Le voyage dans le temps ne s’arrêtera pas là. Une grande variété de robots humanoïdes se mêleront aux visiteurs sur tout le site. Certains les accueilleront en s’adressant à eux comme s’ils étaient des amis de longue date, d’autres seront affectés au nettoyage ou à la sécurité, tandis que d’autres encore joueront les baby-sitters dans les haltes-garderies, sous le regard vigilant de Kiccoro et de Morizo, les mascottes de l’exposition. Deux bonshommes verts, dont le logo évoque, sur le mode humoristique, la nature et traduit l’ambition de cette exposition : allier les technologies les plus évoluées à la sauvegarde du patrimoine culturel. Le pavillon des Trésors du monde, où le public pourra admirer une partie du corps d’un mammouth gelé excavé en Sibérie, jouxte celui du Japon, où trône, prodige de la technologie moderne, un énorme écran sphérique à 360 degrés. Le premier au monde. Et, avec quelque sept mille animations et manifestations prévues pendant les cent quatre-vingt-cinq jours que durera l’exposition, les visiteurs n’ont pas fini d’en voir.

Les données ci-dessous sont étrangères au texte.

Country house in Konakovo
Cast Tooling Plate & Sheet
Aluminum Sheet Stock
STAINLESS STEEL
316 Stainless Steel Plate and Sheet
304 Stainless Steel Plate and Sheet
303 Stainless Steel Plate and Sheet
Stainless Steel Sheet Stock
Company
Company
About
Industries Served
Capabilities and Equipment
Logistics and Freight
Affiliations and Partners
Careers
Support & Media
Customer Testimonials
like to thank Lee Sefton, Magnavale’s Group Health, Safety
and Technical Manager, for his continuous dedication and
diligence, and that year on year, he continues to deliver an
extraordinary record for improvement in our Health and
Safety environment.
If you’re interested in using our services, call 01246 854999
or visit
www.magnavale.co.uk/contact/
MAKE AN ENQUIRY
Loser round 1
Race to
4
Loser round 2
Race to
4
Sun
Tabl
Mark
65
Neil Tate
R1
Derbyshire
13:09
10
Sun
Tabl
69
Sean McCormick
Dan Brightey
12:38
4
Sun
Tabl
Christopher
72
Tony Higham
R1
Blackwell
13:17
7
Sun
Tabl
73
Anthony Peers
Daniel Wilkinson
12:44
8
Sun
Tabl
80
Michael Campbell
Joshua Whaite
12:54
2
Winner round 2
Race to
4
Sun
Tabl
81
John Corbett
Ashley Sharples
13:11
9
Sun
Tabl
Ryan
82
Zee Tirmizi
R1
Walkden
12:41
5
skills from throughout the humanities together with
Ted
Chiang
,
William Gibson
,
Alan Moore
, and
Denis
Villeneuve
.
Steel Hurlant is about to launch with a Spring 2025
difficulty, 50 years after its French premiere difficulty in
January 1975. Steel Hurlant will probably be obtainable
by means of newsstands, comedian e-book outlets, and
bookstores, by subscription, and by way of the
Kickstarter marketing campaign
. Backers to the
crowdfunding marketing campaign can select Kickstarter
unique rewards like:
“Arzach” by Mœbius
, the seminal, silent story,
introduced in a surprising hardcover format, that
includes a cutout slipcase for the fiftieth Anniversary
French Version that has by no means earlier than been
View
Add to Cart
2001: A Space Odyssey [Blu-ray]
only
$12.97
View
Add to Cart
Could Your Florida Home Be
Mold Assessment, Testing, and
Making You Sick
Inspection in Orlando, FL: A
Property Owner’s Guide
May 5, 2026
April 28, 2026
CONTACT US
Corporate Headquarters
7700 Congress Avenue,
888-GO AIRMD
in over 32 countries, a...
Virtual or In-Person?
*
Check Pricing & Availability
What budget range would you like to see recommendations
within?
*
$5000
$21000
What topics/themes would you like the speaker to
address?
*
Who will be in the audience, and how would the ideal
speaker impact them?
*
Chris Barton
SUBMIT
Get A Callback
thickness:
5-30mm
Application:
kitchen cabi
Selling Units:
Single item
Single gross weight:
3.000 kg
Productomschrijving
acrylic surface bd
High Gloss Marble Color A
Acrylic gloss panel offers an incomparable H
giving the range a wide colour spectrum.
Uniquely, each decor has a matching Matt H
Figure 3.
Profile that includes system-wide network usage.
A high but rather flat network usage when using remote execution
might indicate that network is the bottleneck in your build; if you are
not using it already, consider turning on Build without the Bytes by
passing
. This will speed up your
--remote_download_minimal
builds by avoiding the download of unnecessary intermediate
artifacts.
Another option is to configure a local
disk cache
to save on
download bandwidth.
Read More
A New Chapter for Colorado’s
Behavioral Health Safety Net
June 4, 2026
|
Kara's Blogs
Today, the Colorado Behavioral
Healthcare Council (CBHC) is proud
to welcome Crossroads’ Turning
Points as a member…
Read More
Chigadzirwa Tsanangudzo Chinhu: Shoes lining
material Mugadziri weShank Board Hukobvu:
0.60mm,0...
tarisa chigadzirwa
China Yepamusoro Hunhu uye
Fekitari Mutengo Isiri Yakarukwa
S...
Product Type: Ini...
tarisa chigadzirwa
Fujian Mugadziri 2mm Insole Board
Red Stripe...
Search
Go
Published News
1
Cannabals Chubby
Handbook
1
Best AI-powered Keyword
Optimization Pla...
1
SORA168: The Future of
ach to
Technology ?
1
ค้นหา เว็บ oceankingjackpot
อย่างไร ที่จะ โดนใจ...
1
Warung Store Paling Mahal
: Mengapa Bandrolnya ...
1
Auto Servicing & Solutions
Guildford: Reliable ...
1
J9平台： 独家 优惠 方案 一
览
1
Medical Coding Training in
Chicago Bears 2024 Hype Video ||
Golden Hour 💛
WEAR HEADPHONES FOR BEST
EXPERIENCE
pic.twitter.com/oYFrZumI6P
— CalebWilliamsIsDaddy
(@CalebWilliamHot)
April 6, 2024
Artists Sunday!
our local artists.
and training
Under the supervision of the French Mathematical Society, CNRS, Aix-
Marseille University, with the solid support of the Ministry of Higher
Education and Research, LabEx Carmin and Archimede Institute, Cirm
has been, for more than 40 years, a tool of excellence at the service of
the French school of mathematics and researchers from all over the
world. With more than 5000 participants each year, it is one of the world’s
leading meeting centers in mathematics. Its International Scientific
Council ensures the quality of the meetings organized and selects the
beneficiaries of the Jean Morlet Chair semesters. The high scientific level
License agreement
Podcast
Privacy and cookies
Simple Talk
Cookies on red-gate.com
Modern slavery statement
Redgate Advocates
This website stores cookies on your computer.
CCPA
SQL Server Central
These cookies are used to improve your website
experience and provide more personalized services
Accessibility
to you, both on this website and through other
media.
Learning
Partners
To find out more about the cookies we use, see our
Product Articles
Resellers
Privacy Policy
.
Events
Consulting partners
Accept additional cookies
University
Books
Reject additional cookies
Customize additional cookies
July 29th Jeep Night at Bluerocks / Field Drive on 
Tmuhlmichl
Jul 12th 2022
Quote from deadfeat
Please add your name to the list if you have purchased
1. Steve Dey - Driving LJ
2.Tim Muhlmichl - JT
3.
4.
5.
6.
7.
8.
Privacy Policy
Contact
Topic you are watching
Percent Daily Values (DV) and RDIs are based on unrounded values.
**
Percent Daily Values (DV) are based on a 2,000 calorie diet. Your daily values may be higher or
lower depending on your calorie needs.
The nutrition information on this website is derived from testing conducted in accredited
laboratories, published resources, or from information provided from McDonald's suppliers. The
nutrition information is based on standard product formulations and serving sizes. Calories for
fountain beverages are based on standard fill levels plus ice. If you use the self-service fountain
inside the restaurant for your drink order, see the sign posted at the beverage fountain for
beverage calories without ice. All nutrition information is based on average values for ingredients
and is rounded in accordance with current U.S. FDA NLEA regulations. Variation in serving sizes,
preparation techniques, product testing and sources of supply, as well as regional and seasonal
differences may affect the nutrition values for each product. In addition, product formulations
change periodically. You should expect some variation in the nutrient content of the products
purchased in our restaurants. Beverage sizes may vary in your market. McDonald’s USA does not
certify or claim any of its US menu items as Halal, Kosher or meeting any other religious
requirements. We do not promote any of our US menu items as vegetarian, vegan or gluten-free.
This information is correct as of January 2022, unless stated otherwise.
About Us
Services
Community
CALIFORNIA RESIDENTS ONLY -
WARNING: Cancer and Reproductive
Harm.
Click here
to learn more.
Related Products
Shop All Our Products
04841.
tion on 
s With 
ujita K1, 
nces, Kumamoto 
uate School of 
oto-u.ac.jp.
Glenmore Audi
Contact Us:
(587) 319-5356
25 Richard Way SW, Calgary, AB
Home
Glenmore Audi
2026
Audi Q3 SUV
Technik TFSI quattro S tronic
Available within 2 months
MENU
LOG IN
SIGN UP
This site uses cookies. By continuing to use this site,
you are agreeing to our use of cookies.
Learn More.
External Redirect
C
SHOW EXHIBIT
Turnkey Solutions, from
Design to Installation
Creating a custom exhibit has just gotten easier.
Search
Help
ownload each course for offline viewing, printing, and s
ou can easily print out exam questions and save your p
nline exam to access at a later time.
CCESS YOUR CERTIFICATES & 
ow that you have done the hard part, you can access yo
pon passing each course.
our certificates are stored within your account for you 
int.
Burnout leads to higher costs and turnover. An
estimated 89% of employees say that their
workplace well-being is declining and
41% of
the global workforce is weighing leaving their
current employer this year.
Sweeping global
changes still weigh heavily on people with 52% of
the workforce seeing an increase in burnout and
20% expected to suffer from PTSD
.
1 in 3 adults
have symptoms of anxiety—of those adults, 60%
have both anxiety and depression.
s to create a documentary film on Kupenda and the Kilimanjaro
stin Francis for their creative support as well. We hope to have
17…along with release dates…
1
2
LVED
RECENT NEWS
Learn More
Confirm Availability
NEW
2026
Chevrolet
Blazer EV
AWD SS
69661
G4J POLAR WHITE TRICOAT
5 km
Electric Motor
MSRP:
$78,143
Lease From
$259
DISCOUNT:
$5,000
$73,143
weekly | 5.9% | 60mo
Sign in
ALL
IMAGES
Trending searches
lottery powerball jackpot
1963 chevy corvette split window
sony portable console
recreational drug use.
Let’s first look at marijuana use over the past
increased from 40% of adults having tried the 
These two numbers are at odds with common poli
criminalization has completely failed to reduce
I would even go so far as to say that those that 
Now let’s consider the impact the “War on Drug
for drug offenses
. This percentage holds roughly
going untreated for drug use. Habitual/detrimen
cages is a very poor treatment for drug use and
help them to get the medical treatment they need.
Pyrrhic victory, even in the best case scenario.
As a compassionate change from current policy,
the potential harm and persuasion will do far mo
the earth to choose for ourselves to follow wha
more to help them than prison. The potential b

Alors, Aichi 2005, l’exposition de tous les défis ? Le Japon a en tout cas vu les choses en grand. Outre la construction du nouvel aéroport ultramoderne construit sur une île artificielle à proximité d’Aichi, le pays a déboursé 135 milliards de yens (1 milliard d’euros) pour organiser cette fête. L’État, la ville d’Aichi et des entreprises privées ont fourni l’essentiel des finances. Un investissement que l’archipel compte rentabiliser par la vente des tickets d’entrée (35 euros environ) et les jeux qui seront organisés, comme les courses de chevaux et les épreuves cyclistes. À un mois de l’ouverture, les travaux du site ont beaucoup avancé et les organisateurs sont certains de finir dans les temps, comme le certifie Kawamoto Masaaki, le directeur de la communication de l’Expo 2005 : « Comme d’habitude, le Japon tiendra ses délais. Tout sera donc fini pour l’ouverture. S’il y a des retards, ceux-ci ne dépendront pas de nous, mais des pays chargés de décorer eux-mêmes leurs pavillons. » L’échec, comble du déshonneur nippon, est tout simplement inenvisageable pour ces descendants de samouraïs. Pas question de répéter le « bide » de l’Exposition universelle de Hanovre en 2000, qui s’était achevée sur un fiasco financier, avec un déficit de 1,23 milliard d’euros. Alors que Séville avait accueilli 41,3 millions de visiteurs, Hanovre n’en avait reçu que 18 millions, sur les 40 millions espérés. Le Japon, lui, attend 15 millions de visiteurs, dont 1,5 million en provenance de l’étranger. Pour parer à tout échec, le pays a établi un système de vente préalable de tickets : « Nous avons tablé sur le fait que si nous arrivons à vendre la moitié des billets avant l’ouverture, le reste s’écoulera forcément », affirme Kawamoto Masaaki. Bien joué : à quelques semaines de l’ouverture officielle, 8 millions de tickets se sont déjà vendus.